Whether a developer, client or general consumer of the LLM, it is important to understand the implications of how this vulnerability could reflect risks within your LLM application when interacting with a non-proprietary LLM to understand the legitimacy of model outputs based on it's training procedures. Similarly, developers of the LLM may be at risk to both direct and indirect attacks on internal or third-party data used for fine-tuning and embedding (most common) which as a result creates a risk for all it's consumers.

How to Prevent

  1. Verify the supply chain of the training data, especially when sourced externally as well as maintaining attestations via the "ML-BOM" (Machine Learning Bill of Materials) methodology as well as verifying model cards.
  2. Verify the correct legitimacy of targeted data sources and data contained obtained during both the pre-training, fine-tuning and embedding stages.
  3. Verify your use-case for the LLM and the application it will integrate to. Craft different models via separate training data or fine-tuning for different use-cases to create a more granular and accurate generative AI output as per it's defined use-case.
  4. Ensure sufficient sandboxing through network controls are present to prevent the model from scraping unintended data sources which could hinder the machine learning output.
  5. Use strict vetting or input filters for specific training data or categories of data sources to control volume of falsified data. Data sanitization, with techniques such as statistical outlier detection and anomaly detection methods to detect and remove adversarial data from potentially being fed into the fine-tuning process.
  6. Adversarial robustness techniques such as federated learning and constraints to minimize the effect of outliers or adversarial training to be vigorous against worst-case perturbations of the training data.
    • An "MLSecOps" approach could be to include adversarial robustness to the training lifecycle with the auto poisoning technique.
    • An example repository of this would be Autopoison testing, including both attacks such as Content Injection Attacks (“(attempting to promote a brand name in model responses”) and Refusal Attacks (“always making the model refuse to respond”) that can be accomplished with this approach.
  7. Testing and Detection, by measuring the loss during the training stage and analyzing trained models to detect signs of a poisoning attack by analyzing model behavior on specific test inputs.
    • Monitoring and alerting on number of skewed responses exceeding a threshold.
    • Use of a human loop to review responses and auditing.
    • Implement dedicated LLMs to benchmark against undesired consequences and train other LLMs using reinforcement learning techniques.
    • Perform LLM-based red team exercises or LLM vulnerability scanning in the testing phases of the LLM lifecycle.

Example Attack Scenarios

  1. The LLM generative AI prompt output can mislead users of the application which can lead to biased opinions, followings or even worse, hate crimes etc.
  2. If the training data is not correctly filtered and|or sanitized, a malicious user of the application may try to influence and inject toxic data into the model for it to adapt to the biased and false data.
  3. A malicious actor or competitor intentionally creates inaccurate or malicious documents which are targeted at a model’s training data in which is training the model at the same time based on inputs.

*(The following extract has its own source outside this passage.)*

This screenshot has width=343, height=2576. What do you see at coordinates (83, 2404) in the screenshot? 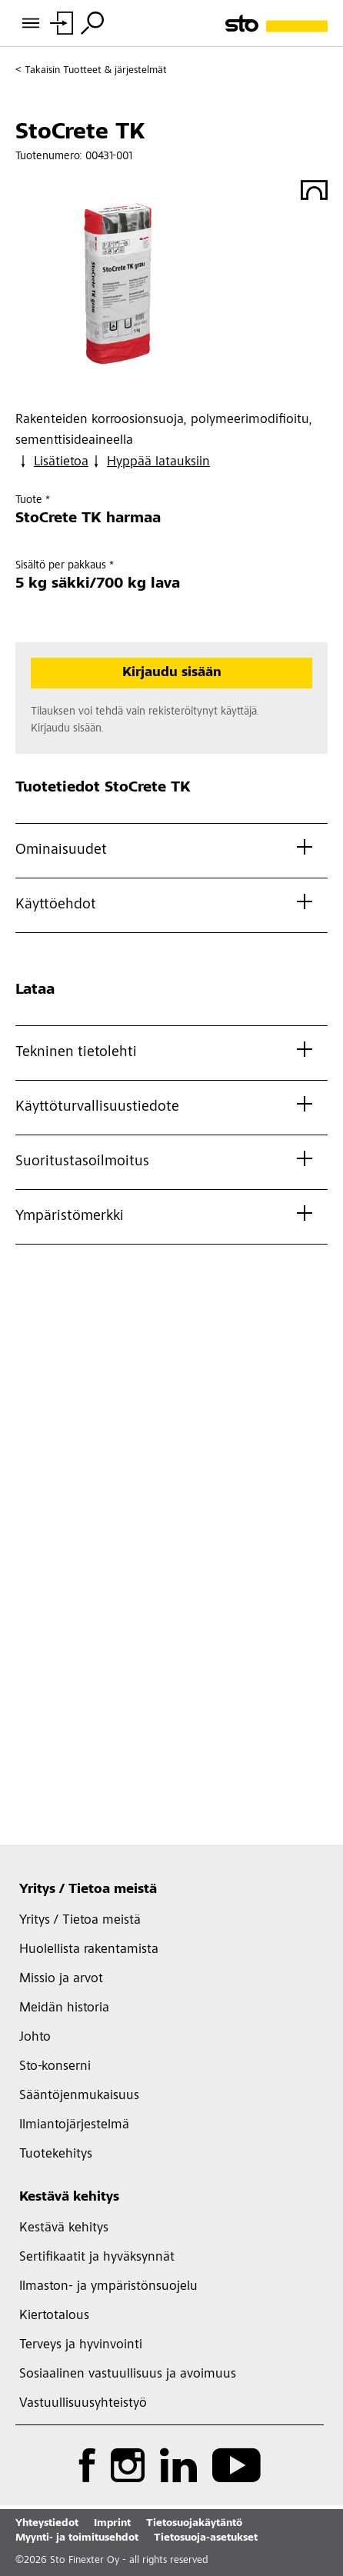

The victim model trains using this falsified information which is reflected in outputs of generative AI prompts to it's consumers.
  4. The vulnerability Prompt Injection could be an attack vector to this vulnerability if insufficient sanitization and filtering is performed when clients of the LLM application input is used to train the model. I.E, if malicious or falsified data is input to the model from a client as part of a prompt injection technique, this could inherently be portrayed into the model data.